▸ **DATA FOR REVIEW**:
§
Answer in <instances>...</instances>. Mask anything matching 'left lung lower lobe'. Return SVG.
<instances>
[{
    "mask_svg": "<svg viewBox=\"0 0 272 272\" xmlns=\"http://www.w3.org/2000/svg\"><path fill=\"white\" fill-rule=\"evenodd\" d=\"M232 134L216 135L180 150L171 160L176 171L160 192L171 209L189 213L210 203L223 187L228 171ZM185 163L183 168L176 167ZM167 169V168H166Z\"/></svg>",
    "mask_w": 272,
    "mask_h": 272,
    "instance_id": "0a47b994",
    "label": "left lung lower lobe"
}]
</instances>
§
Output the whole listing word for word.

▸ **ANSWER BOX**:
Answer in <instances>...</instances>. Mask anything matching 'left lung lower lobe'. Return SVG.
<instances>
[{
    "mask_svg": "<svg viewBox=\"0 0 272 272\" xmlns=\"http://www.w3.org/2000/svg\"><path fill=\"white\" fill-rule=\"evenodd\" d=\"M232 134L216 135L180 150L171 160L176 171L160 192L171 209L189 213L210 203L223 187L228 171ZM185 163L183 168L176 167ZM167 169V168H166Z\"/></svg>",
    "mask_w": 272,
    "mask_h": 272,
    "instance_id": "0a47b994",
    "label": "left lung lower lobe"
}]
</instances>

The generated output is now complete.